The next deck that I thought about playing was Jeskai Control. This has been the deck I've recently played in other Modern events but didn't have too much success with recently. With the Modern metagame changing nearly every week and Jeskai being a pure control deck, I felt that I would need something more proactive. Therefore, the deck I am choosing to play for this upcoming StarCityGames Elite Modern IQ is Temur Delver. Here is the current list I'm playing.

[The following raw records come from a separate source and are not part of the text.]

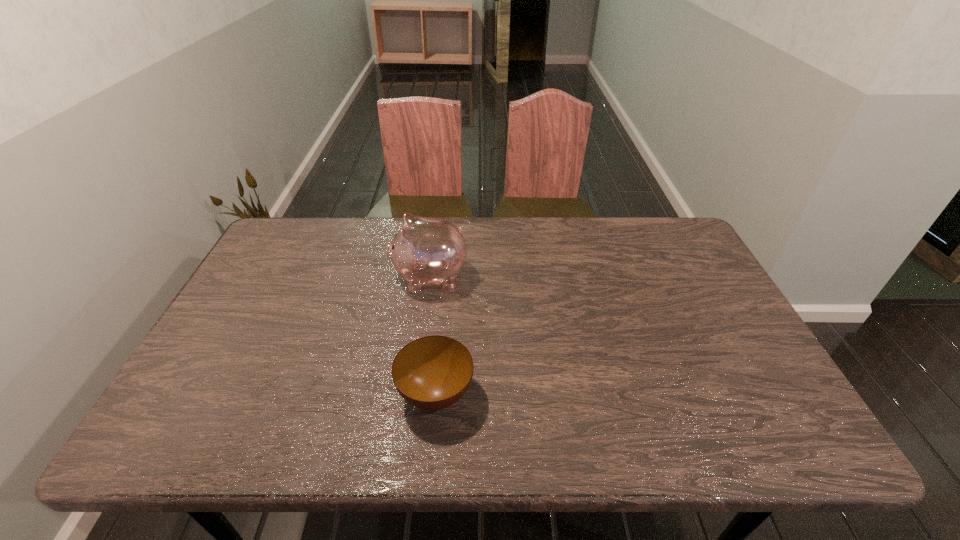 You are a GUI agent. You are given a task and a screenshot of the screen. Output one action in this format:
    pyautogui.click(x=<x>, y=<y>)
    Task: Click on the piggy bank
    Image resolution: width=960 pixels, height=540 pixels.
    Given the screenshot: What is the action you would take?
    pyautogui.click(x=426, y=251)

Identify the location of the taller object. (426, 251).

Identify the location of the shorter object. (431, 373).

Identify the location of the nearer object. This screenshot has height=540, width=960. (431, 373).

Identify the location of free spot located 0.270m on the front facing side of the piggy bank. The height and width of the screenshot is (540, 960). (301, 278).

This screenshot has width=960, height=540. What are the coordinates of `free space located 0.140m on the front facing side of the piggy bank` in the screenshot? It's located at (345, 278).

Image resolution: width=960 pixels, height=540 pixels. In order to click on vacant point located on the front facing side of the piggy bank in this screenshot , I will do `click(338, 278)`.

At what (x,y) coordinates should I click in order to perform the action: click on vacant position located 0.080m on the right of the shorter object. Please return your answer as a coordinate pair (x, y). Looking at the image, I should click on (509, 394).

Identify the location of object that is at the far edge. This screenshot has width=960, height=540. (426, 251).

Find the location of a particular element. This screenshot has width=960, height=540. object positioned at the near edge is located at coordinates (431, 373). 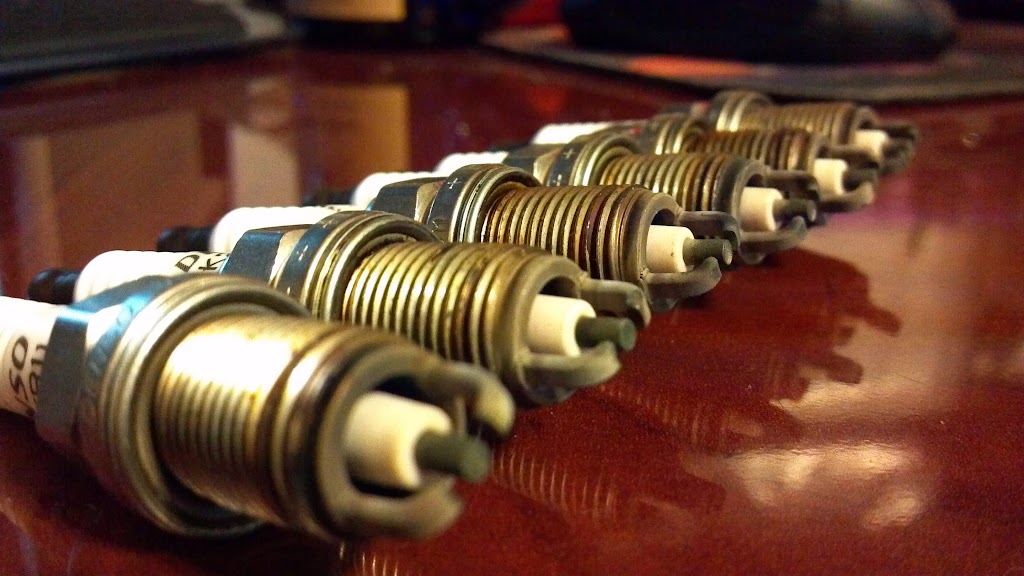 I want to click on red table, so click(x=742, y=500). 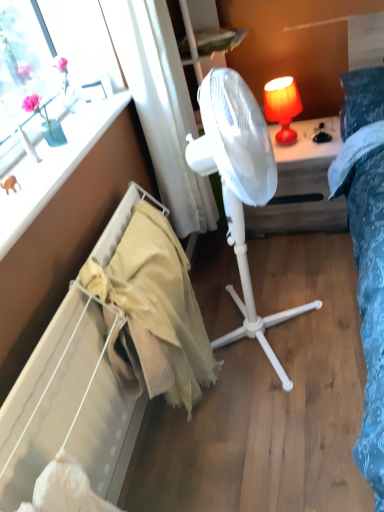 What do you see at coordinates (53, 167) in the screenshot? The image size is (384, 512). I see `matte white window sill at upper left` at bounding box center [53, 167].

The height and width of the screenshot is (512, 384). I want to click on beige fabric radiator at lower left, so click(x=48, y=395).

What do you see at coordinates (239, 186) in the screenshot? This screenshot has width=384, height=512. I see `white plastic fan at center` at bounding box center [239, 186].

Where is `beige cotton blanket at lower left`? The image size is (384, 512). beige cotton blanket at lower left is located at coordinates (159, 298).

At what (x,y) coordinates should I click in order to perform the action: click on matte white window sill at upper left. Please return your answer as a coordinate pair (x, y). The image size is (384, 512). Looking at the image, I should click on (53, 167).

How distant is beige fabric radiator at lower left from white plastic fan at center?

beige fabric radiator at lower left is 3.54 feet away from white plastic fan at center.

Considering the relative sizes of beige fabric radiator at lower left and white plastic fan at center in the image provided, is beige fabric radiator at lower left taller than white plastic fan at center?

Correct, beige fabric radiator at lower left is much taller as white plastic fan at center.

This screenshot has width=384, height=512. Find the location of `desk lying on the right of beige fabric radiator at lower left`. desk lying on the right of beige fabric radiator at lower left is located at coordinates (301, 185).

Who is bigger, beige fabric radiator at lower left or white plastic fan at center?

white plastic fan at center.

Based on the photo, how different are the orientations of matte orange lampshade at upper right and white plastic fan at center in degrees?

matte orange lampshade at upper right and white plastic fan at center are facing 0.909 degrees away from each other.

Is there a large distance between matte orange lampshade at upper right and white plastic fan at center?

They are positioned close to each other.

Which of these two, matte orange lampshade at upper right or white plastic fan at center, stands shorter?

With less height is matte orange lampshade at upper right.

Find the location of `desk on the right of matte orange lampshade at upper right`. desk on the right of matte orange lampshade at upper right is located at coordinates (301, 185).

Based on the photo, is beige fabric radiator at lower left to the left of white sheer curtain at upper center from the viewer's perspective?

Yes.

From a real-world perspective, is beige fabric radiator at lower left positioned above or below white sheer curtain at upper center?

Clearly, from a real-world perspective, beige fabric radiator at lower left is below white sheer curtain at upper center.

Which is farther, (129, 398) or (115, 39)?

Positioned behind is point (115, 39).

Would you say beige fabric radiator at lower left is inside or outside white sheer curtain at upper center?

The correct answer is: outside.

Is beige fabric radiator at lower left turned away from matte orange lampshade at upper right?

beige fabric radiator at lower left is not turned away from matte orange lampshade at upper right.

Considering the relative positions of beige fabric radiator at lower left and matte orange lampshade at upper right in the image provided, is beige fabric radiator at lower left behind matte orange lampshade at upper right?

No, it is not.

How different are the orientations of beige fabric radiator at lower left and matte orange lampshade at upper right in degrees?

89.4 degrees separate the facing orientations of beige fabric radiator at lower left and matte orange lampshade at upper right.

Is point (35, 385) positioned in front of point (281, 123)?

Yes, point (35, 385) is in front of point (281, 123).

Which of these two, beige cotton blanket at lower left or beige fabric radiator at lower left, stands shorter?

With less height is beige fabric radiator at lower left.

Is point (157, 280) farther from camera compared to point (65, 421)?

Yes, point (157, 280) is behind point (65, 421).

I am fairly happy with this list. Although there is still a lack of lifegain, I believe that both Tarmogoyf and Huntmaster of the Fells will give the deck enough power to make it favorable against U/R Delver and other burn-type of decks. Temur Delver also has the ability to be able to play out as either an aggressive deck or control deck, and it can easily switch gears when needed. The only card that I feel is missing from the list is a couple of copies of Cryptic Command, as the card is just so powerful. However, with only nineteen lands in the deck and the addition of Treasure Cruise, not running any also makes sense. The actual card choices will be tough to prove correct, as the outcome will most likely come down to the decks you are paired up against. For example, Spell Snare will shine in some matches but will be nearly useless in others, and the same can be said for the additional burn spells. Speaking of the additional burn spells, I do like the split of two Forked Bolts and one Arc Trail since the additional damage of Arc Trail can make all the difference even though it costs extra.
So do you guys like my choice of decks for this weekend? I am open to card suggestions and changes to both my Sultail Reanimator and Temur Delver list. With this being the last weekend I will be able to earn Open Series points for Season Four, I'm hoping these decks are both good choices!